## Work item
When you repeat the listing below, keep every word exactly and leave out each picture.

START Input records

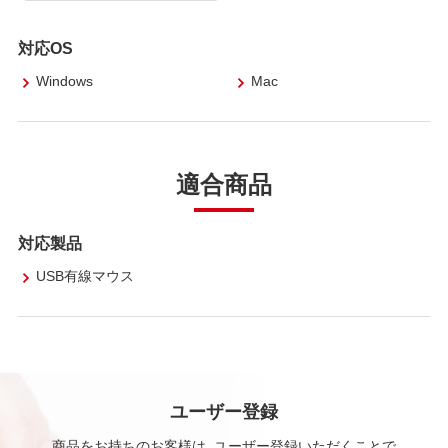
対応OS
Windows
Mac
適合商品
対応製品
USB有線マウス
ユーザー登録
商品をお持ちのお客様は、ユーザー登録いただくことで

END Input records

## Solution to this task
対応OS
Windows
Mac
適合商品
対応製品
USB有線マウス
ユーザー登録
商品をお持ちのお客様は、ユーザー登録いただくことで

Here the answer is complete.